The probability that a relation $$R$$ from $$\{x, y\}$$ to $$\{x, y\}$$ is both symmetric and transitive, is equal to:

We need to find the probability that a relation $$R$$ from $$\{x, y\}$$ to $$\{x, y\}$$ is both symmetric and transitive. Such a relation is a subset of $$\{(x,x), (x,y), (y,x), (y,y)\}$$, so there are $$2^4 = 16$$ possible relations.

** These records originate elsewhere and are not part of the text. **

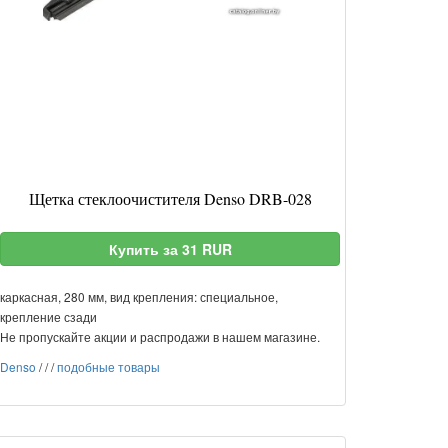
Щетка стеклоочистителя Denso DRB-028
Купить за 31 RUR
каркасная, 280 мм, вид крепления: специальное,
крепление сзади
Не пропускайте акции и распродажи в нашем магазине.
Denso
/
/
/
подобные товары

Symmetry requires that if $$(a,b)\in R$$ then $$(b,a)\in R$$, and transitivity requires that if $$(a,b)\in R$$ and $$(b,c)\in R$$ then $$(a,c)\in R$$. The symmetric subsets are those where $$(x,y)$$ and $$(y,x)$$ either both appear or both don’t. There are 2 choices for including or excluding $$(x,x)$$, 2 choices for $$(y,y)$$, and 2 choices for the pair $$\{(x,y),(y,x)\}$$, giving $$2^3 = 8$$ symmetric relations.

Checking these for transitivity shows that the empty set, $$\{(x,x)\}$$, $$\{(y,y)\}$$, $$\{(x,x),(y,y)\}$$, and the full set $$\{(x,x),(y,y),(x,y),(y,x)\}$$ are transitive, while the other three fail because having $$(x,y)$$ and $$(y,x)$$ demands inclusion of $$(x,x)$$ or $$(y,y)$$, which they lack. Thus there are 5 relations that are both symmetric and transitive.

Therefore, the probability is $$\f\frac{5}{16}$$, and the answer is $$\boldsymbol{\f\frac{5}{16}}$$.